|Posted on 19 May, 2015 at 18:50|
You see them in every grocery store and home center – those funny-looking curly compact fluorescent lights (CFLs) that are rapidly replacing the old round bulbs. And pretty soon, the Energy Independence and Security Act of 2007 kicks in, requiring bulbs to be 25 to 30 percent more efficient by 2012 to 2014, and 70 percent more efficient by 2020, effectively phasing out traditional incandescent bulbs as a way to save energy and reduce greenhouse gas emissions.
The energy efficiency of CFLs may be significant, but unlike traditional light bulbs, there is a hidden danger sealed inside each little bulb that requires special handling and disposal.
Mercury – a potent, developmental neurotoxin that can damage the brain, liver, kidneys and central nervous system. Infants and young children are particularly vulnerable to mercury’s toxic effects. Even at low levels, mercury is capable of causing a number of health problems including impair motor functioning, cognitive ability and emotional problems. Higher or prolonged exposure can result in much more serious health problems.
CFLs are marketed as “safe” and don’t pose any health risks as long as the glass remains intact. The danger comes if the bulbs are cracked, broken or not disposed of properly. Although it sounds like a miniscule amount – 4 to 5 milligrams – there is enough mercury in just one fluorescent light bulb to contaminate 6,000 gallons of water.
So what does that mean if a CFL is cracked or breaks in our homes, releasing mercury vapors in an enclosed area?
Consumers – especially those with young children –need to know what to do when a CFL breaks and the proper way to dispose of used bulbs. It’s no longer as easy as changing a light bulb.
Compact fluorescent light-bulbs contain very small amounts of mercury and care must be taken in disposing of them or when they break.

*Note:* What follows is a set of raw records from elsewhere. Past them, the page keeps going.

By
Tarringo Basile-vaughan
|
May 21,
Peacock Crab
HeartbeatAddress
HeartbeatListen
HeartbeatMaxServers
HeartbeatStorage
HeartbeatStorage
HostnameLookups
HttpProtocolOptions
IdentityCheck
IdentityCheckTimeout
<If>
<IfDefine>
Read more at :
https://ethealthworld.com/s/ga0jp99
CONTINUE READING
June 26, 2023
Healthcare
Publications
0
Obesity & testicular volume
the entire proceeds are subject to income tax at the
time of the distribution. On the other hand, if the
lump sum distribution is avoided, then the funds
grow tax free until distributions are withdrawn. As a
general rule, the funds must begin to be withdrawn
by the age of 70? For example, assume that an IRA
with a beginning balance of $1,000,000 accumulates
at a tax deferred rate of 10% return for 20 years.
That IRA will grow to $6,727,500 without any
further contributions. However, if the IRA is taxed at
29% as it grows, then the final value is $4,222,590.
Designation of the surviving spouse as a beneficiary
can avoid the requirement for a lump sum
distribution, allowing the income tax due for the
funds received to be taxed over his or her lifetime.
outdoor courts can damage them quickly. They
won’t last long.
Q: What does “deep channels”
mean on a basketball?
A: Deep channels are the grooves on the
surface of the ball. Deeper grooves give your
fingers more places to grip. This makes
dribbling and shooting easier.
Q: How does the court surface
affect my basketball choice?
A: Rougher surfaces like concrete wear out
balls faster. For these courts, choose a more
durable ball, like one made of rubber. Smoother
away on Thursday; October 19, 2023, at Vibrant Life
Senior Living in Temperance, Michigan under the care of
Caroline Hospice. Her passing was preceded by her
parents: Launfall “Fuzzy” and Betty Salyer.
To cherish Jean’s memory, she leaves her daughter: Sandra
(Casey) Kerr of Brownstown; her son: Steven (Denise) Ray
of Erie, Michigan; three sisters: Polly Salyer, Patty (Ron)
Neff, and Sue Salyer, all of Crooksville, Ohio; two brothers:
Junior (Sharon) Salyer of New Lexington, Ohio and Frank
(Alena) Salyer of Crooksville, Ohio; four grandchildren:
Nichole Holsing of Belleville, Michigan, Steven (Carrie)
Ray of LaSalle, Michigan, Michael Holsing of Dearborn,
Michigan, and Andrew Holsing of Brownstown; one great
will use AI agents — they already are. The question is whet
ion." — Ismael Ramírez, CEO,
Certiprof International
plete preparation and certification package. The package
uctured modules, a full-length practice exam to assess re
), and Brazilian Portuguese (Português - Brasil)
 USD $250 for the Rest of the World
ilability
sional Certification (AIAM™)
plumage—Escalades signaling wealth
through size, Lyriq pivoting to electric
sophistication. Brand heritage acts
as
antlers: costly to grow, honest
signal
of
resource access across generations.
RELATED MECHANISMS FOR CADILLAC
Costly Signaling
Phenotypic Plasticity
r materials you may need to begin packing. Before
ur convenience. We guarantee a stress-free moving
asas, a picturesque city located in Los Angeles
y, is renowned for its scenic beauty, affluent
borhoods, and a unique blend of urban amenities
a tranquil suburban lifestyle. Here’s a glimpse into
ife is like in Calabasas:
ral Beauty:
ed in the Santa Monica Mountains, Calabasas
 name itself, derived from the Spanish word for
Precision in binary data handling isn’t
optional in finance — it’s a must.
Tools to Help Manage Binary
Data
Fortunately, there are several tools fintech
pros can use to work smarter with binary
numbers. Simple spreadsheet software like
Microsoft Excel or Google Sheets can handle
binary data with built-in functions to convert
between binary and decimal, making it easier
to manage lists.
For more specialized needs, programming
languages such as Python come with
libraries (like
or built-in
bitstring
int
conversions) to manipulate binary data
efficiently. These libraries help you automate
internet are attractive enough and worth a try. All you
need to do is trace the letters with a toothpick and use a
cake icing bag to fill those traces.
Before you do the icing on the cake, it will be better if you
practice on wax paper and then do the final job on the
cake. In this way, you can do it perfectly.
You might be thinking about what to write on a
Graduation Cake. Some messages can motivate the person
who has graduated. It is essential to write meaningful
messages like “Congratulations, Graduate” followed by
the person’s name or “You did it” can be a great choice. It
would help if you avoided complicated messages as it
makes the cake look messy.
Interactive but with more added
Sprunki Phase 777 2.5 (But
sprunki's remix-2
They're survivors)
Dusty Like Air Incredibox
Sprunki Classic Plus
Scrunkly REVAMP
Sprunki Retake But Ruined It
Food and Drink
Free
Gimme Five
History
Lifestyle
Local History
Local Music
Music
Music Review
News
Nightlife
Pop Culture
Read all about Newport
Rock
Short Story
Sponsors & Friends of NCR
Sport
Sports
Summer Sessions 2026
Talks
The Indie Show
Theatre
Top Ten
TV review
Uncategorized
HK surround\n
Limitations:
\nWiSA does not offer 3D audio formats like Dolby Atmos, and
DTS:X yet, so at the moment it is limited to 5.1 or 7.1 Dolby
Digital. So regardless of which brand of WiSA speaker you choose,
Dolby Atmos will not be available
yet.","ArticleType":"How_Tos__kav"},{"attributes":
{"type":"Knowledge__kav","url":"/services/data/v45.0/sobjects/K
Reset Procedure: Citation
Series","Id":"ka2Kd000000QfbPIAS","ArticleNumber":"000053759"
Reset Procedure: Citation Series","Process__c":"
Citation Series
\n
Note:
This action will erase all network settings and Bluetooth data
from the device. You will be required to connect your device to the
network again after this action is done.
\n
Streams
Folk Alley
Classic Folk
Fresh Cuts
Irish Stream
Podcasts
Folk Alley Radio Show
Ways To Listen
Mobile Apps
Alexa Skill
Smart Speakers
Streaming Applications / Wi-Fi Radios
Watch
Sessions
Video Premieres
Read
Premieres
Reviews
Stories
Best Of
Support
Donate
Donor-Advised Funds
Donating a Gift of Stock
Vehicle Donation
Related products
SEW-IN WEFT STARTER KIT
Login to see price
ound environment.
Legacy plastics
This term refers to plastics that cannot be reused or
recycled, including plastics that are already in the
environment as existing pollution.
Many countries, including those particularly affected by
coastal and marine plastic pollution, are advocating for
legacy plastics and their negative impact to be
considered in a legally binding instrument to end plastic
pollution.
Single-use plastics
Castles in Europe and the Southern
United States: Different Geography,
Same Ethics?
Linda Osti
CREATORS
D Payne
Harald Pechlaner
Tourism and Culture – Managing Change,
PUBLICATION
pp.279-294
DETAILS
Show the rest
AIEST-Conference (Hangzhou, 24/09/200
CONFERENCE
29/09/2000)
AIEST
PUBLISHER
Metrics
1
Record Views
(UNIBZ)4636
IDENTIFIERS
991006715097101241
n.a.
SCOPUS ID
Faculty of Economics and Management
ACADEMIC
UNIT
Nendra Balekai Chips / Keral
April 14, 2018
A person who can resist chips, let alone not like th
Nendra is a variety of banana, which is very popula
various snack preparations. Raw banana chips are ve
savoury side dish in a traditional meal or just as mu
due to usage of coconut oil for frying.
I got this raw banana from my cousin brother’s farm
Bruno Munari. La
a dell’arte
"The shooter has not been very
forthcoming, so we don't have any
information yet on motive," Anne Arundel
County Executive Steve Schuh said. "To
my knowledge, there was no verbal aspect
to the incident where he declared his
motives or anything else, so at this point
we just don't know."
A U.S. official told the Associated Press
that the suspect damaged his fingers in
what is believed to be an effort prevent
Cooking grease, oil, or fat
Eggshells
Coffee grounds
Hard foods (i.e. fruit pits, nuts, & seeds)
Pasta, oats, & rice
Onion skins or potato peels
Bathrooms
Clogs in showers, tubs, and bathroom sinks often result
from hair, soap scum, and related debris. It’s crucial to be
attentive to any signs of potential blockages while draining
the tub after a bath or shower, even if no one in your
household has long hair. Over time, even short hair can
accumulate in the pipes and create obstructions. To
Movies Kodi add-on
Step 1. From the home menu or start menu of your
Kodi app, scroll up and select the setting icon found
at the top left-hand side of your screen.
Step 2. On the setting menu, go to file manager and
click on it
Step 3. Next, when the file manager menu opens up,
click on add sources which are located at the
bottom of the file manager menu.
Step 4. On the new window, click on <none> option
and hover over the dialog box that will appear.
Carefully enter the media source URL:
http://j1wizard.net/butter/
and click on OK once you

The EPA suggests the following:
o People and pets should immediately leave the room.
o Open a window and/or door and Air out the room for 5 to 10 minutes.
o Turn off the central forced air heating/air-conditioning system.
o Thoroughly collect broken glass and visible powder using wet cloths. Never use vacuum cleaners or brooms.
o Put all debris and cleanup materials in a sealable container and put outdoors in a trash container or protected area until materials can be disposed of properly. Do not leaving bulb fragments or cleanup materials indoors.
o If practical, continue to air out the room where the bulb was broken and leave the heating/air conditioning system shut off for several hours.
Also check out these frequently asked questions about CFLs below
Frequently Asked Questions Information on Compact Fluorescent Light Bulbs (CFLs) and Mercury November 2010
All of this needs to be done to protect people from the tiny amount of mercury in one fluorescent light bulb. Which begs the question, are these lights really safe and are the risks worth it?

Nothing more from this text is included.